Insurance expensive? Try living without it!
Q: What do insurance, fire extinguishers and Kenny Rogers albums have in common?
A: They’re all things we purchase that we hope we never have to use.
On a more serious note, insurance in general, whether in the form of car insurance, health insurance, life insurance or homeowners insurance, is our best hedge against the unexpected, the unwelcome and the worst-case scenario. Insurance does absolutely nothing to help us duck life’s punches, but it provides the financial wherewithal to help lift us back on our feet.
Arguably, the first insurance policy was the Code of Hammurabi, not to be confused with the rap group of the same name. Under this early policy, merchants paid a premium to their patron lender, who agreed to waive the loan should their goods be stolen in transit or lost at sea. The insured still lost their cargo, but were at least spared the unpleasantness of debtor’s prison.
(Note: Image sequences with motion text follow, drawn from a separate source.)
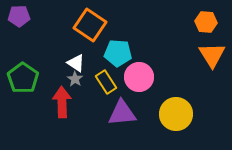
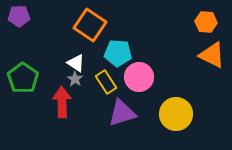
orange triangle: rotated 32 degrees counterclockwise
purple triangle: rotated 12 degrees counterclockwise
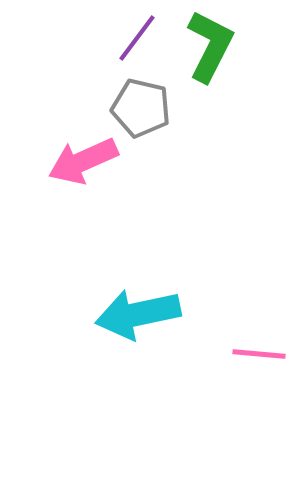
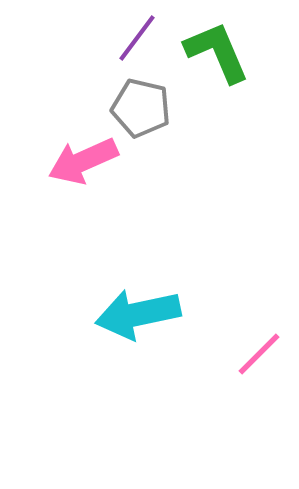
green L-shape: moved 7 px right, 6 px down; rotated 50 degrees counterclockwise
pink line: rotated 50 degrees counterclockwise
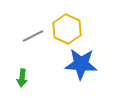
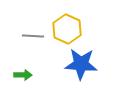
gray line: rotated 30 degrees clockwise
green arrow: moved 1 px right, 3 px up; rotated 96 degrees counterclockwise
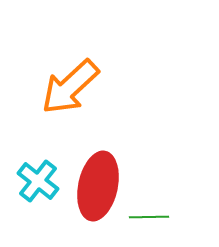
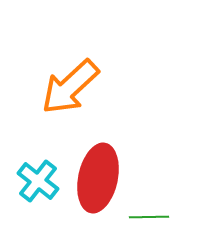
red ellipse: moved 8 px up
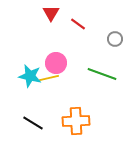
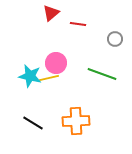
red triangle: rotated 18 degrees clockwise
red line: rotated 28 degrees counterclockwise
Our modern insurance industry was built on the ashes of cataclysmic fires, notably the Great Fire of London, which leveled 13,000 homes in 1666. In the U.S., Benjamin Franklin founded his own insurance company in 1752 to indemnify early Americans against the threat of home fires.
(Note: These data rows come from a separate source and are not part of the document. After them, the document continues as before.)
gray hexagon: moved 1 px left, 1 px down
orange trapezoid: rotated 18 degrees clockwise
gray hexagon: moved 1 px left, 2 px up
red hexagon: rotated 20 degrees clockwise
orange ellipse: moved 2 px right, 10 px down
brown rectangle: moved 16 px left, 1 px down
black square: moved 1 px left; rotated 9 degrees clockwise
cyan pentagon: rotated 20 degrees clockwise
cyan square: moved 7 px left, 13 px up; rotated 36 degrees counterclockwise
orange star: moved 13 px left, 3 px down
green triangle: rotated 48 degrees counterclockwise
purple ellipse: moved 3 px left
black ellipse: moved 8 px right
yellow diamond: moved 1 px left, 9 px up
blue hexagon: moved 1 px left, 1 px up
Insurance has been stretched to the breaking point in the past few decades due to unprecedented natural disasters and one infamous manmade one. According to the Insurance Information Institute, the United States was host to nine of the 10 costliest insurance losses worldwide since 1970. They include:
1. Hurricane Katrina, 2005: $71 billion
2. Hurricane Andrew, 1992: $25 billion
3. 9/11 terrorist attacks, 2001: $23 billion
4. Northridge earthquake, 1994: $20.3 billion
5. Hurricane Ike, 2008: $20 billion
6. Hurricane Ivan, 2004: $14.6 billion
7. Hurricane Wilma, 2005: $14 billion
8. Hurricane Rita, 2005: $11 billion
9. Hurricane Charley, 2004: $9 billion
10. Typhoon Mireille, Japan, 1991: $8.9 billion
Why so much damage to the U.S.? Elementary: We have the luxury of insurance. There have been scores, and even hundreds of devastating earthquakes, tsunamis, winter storms and manmade catastrophes on the scale of Chernobyl around the world in recent memory, but the victims in many cases had no insurance to help them recover from the impact.